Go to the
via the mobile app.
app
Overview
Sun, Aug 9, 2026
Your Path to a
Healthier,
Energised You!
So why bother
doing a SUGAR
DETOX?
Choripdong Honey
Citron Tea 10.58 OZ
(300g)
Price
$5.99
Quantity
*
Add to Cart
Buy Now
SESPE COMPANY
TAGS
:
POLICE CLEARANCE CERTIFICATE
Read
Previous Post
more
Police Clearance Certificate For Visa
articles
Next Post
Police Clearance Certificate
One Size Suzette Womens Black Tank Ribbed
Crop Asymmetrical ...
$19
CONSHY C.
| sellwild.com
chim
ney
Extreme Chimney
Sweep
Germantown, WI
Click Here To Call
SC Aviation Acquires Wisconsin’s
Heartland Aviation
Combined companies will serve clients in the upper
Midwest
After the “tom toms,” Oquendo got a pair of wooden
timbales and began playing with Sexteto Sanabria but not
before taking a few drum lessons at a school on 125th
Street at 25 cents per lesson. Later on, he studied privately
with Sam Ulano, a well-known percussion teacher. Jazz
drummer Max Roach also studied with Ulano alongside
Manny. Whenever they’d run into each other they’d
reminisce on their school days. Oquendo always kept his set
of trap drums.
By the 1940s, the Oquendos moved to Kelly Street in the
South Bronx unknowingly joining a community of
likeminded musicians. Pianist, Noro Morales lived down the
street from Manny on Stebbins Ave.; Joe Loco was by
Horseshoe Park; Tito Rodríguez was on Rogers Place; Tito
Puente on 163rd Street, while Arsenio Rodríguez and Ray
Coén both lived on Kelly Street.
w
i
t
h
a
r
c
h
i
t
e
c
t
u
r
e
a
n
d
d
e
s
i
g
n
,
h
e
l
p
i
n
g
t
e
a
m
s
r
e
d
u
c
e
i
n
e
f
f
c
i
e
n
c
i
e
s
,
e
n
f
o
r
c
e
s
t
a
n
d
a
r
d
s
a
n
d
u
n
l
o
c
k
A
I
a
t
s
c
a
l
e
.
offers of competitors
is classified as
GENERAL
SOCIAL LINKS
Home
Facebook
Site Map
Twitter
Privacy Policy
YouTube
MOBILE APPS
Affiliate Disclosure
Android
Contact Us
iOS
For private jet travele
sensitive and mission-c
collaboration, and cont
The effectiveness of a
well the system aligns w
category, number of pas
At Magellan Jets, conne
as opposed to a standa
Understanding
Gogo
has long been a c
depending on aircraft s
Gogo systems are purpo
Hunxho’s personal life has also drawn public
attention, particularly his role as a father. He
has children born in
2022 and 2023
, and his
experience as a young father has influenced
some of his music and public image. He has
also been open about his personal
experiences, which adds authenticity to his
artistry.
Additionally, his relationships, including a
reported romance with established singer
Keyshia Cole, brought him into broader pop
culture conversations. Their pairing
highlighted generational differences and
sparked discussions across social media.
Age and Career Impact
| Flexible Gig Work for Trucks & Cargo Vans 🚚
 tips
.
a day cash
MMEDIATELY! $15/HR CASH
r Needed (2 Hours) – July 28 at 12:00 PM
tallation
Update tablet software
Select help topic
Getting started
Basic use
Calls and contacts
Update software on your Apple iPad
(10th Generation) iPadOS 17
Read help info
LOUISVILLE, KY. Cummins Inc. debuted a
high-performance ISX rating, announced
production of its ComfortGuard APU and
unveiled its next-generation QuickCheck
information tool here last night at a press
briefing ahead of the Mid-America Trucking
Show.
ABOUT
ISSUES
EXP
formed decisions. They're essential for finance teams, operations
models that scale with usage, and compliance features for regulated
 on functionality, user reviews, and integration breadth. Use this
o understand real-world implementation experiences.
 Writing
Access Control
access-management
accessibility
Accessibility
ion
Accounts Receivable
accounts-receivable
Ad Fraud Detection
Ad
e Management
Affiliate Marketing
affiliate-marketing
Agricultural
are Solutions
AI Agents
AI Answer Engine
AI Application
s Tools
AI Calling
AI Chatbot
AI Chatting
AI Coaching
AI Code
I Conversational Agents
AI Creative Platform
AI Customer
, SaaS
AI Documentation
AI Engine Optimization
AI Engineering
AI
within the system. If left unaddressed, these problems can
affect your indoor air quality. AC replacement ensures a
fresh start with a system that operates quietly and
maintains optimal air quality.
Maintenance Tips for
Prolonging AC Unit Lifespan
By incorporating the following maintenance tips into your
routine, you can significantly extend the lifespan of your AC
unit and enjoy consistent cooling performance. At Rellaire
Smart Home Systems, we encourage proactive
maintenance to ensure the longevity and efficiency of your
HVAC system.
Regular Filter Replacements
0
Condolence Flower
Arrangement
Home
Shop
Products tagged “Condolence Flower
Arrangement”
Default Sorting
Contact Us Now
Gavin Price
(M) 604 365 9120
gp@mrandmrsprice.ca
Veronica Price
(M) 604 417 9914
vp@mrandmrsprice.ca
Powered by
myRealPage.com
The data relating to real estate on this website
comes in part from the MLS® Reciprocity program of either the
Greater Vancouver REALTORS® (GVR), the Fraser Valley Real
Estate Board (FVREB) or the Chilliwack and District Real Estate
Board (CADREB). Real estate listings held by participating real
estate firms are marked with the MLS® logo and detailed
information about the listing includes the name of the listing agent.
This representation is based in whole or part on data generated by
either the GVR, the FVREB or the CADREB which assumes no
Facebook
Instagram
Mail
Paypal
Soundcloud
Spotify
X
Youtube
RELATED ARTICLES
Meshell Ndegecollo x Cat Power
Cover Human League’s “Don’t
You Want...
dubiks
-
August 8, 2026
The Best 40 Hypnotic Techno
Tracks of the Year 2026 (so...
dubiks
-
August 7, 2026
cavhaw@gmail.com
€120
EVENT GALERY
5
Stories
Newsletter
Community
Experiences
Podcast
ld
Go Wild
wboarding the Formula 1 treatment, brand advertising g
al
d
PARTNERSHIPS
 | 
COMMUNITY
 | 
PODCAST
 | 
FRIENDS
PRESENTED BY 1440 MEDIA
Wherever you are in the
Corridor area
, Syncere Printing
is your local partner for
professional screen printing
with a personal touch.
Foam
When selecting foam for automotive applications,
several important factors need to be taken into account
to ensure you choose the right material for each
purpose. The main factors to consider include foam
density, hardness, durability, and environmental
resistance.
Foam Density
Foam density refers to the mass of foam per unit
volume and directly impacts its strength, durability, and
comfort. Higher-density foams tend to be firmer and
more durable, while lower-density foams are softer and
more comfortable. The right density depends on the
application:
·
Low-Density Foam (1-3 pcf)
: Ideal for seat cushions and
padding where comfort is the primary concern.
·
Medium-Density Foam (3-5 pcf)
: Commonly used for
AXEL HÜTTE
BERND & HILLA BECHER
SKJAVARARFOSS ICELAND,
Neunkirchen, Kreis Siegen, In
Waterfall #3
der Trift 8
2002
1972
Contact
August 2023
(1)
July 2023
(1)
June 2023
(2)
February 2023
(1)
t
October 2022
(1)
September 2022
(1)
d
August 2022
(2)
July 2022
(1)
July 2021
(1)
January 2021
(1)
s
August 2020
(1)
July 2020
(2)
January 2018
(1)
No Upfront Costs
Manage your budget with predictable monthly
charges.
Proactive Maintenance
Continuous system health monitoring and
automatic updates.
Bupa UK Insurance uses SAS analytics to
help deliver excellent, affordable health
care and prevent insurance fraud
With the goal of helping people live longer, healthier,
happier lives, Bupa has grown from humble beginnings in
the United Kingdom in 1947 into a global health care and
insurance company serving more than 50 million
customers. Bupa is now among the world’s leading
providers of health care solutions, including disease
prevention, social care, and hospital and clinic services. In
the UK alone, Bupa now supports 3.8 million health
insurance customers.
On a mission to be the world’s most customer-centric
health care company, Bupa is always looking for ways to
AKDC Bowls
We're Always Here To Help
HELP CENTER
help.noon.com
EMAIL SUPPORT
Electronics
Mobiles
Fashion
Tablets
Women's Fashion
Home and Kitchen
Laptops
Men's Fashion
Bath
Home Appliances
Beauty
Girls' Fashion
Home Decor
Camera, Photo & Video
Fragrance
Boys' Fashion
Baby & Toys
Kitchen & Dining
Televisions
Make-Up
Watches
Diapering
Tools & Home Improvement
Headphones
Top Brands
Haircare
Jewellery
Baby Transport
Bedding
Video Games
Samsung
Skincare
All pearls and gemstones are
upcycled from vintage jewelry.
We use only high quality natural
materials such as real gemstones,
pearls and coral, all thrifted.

- _EXERCISE DESCRIPTION_
Please give an exact copy of the entries above, from the line with "Privacy Policy" down to the line with "culture conversations. Their pairing", inclusive, and nothing else.

- _FINISHED TASK_
Privacy Policy
YouTube
MOBILE APPS
Affiliate Disclosure
Android
Contact Us
iOS
For private jet travele
sensitive and mission-c
collaboration, and cont
The effectiveness of a
well the system aligns w
category, number of pas
At Magellan Jets, conne
as opposed to a standa
Understanding
Gogo
has long been a c
depending on aircraft s
Gogo systems are purpo
Hunxho’s personal life has also drawn public
attention, particularly his role as a father. He
has children born in
2022 and 2023
, and his
experience as a young father has influenced
some of his music and public image. He has
also been open about his personal
experiences, which adds authenticity to his
artistry.
Additionally, his relationships, including a
reported romance with established singer
Keyshia Cole, brought him into broader pop
culture conversations. Their pairing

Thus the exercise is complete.